Gericht: Oberlandesgericht Schleswig
Urteil verkündet am 13.02.2004
Aktenzeichen: 4 U 67/03
Rechtsgebiete: BGB


Vorschriften:

BGB § 313 n.F.
1. Für einfache Postsendungen besteht kein Anscheinsbeweis, dass eine zur Post gegebene Sendung den Empfänger auch erreicht.

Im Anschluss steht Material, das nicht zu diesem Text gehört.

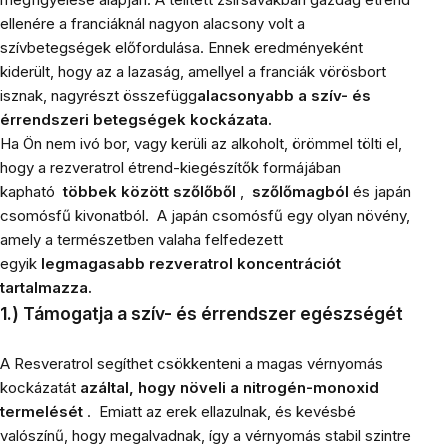
ellenére a franciáknál nagyon alacsony volt a
szívbetegségek előfordulása.
Ennek eredményeként
kiderült, hogy az a lazaság, amellyel a franciák vörösbort
isznak, nagyrészt összefügg
alacsonyabb a szív- és
érrendszeri betegségek kockázata.
Ha Ön nem ivó bor, vagy kerüli az alkoholt, örömmel tölti el,
hogy a rezveratrol étrend-kiegészítők formájában
kapható
többek között
szőlőből
,
szőlőmagból
és japán
csomósfű kivonatból. A japán csomósfű egy olyan növény,
amely a természetben valaha felfedezett
egyik
legmagasabb rezveratrol koncentrációt
tartalmazza.
1.) Támogatja a szív- és érrendszer egészségét
A Resveratrol segíthet csökkenteni a magas vérnyomás
kockázatát
azáltal, hogy növeli a nitrogén-monoxid
termelését
.
Emiatt az erek ellazulnak, és kevésbé
valószínű, hogy megalvadnak, így a vérnyomás stabil szintre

2. Wenn ein Pachtobjekt dem Betrieb einer sozialen Jugendhilfeeinrichtung (lerntherapeutische Einrichtung) dienen soll und dies Geschäftsgrundlage des Vertrages geworden ist, kann der Mieter für den Fall, dass die von ihm beantragte Nutzungsänderungsgenehmigung (vorherige Nutzung als Asylantenheim) bestandskräftig versagt wird, gemäß § 313 Abs. 2 BGB n.F. einen Anspruch auf Anpassung des Vertrages haben. Als Anpassungsfolge kommt auch die Herabsetzung oder Aufhebung einer Verbindlichkeit (hier der Pachtzinszahlungsverpflichtung) in Betracht.

3. Auch wenn der Pächter grundsätzlich das Verwendungsrisiko trägt, kann die Auslegung des Vertrages ergeben, dass dies nur zeitlich befristet bis zum endgültigen Abschluss des bauordnungsrechtlichen Genehmigungsverfahrens gilt. Mit der Bestandskraft des Ablehnungsbescheides kann sich gem. § 313 BGB n.F. ein Anspruch auf Vertragsanpassung ergeben (d.h. u.U. Aufhebung der Pachtzahlungsverpflichtung bei Räumung des Pachtobjekts).


Schleswig-Holsteinisches Oberlandesgericht Im Namen des Volkes Urteil

4 U 67/03

Verkündet am: 13. Februar 2004

In dem Rechtsstreit

hat der 4. Zivilsenat des Schleswig-Holsteinischen Oberlandesgerichts in Schleswig auf die mündliche Verhandlung vom 21. Januar 2004 für Recht erkannt:

Tenor:

Die Berufung des Beklagten gegen das am 02. April 2003 verkündete Urteil des Einzelrichters der 5. Zivilkammer des Landgerichts Lübeck wird zurückgewiesen.

Der Beklagte trägt die Kosten des Berufungsrechtszuges.

Das Urteil ist vorläufig vollstreckbar.

Dem Beklagten bleibt nachgelassen, die Zwangsvollstreckung des Klägers gegen Sicherheitsleistung in Höhe von 110 % des vollstreckbaren Betrages abzuwenden, wenn nicht der Kläger vor der Vollstreckung Sicherheit in gleicher Höhe leistet.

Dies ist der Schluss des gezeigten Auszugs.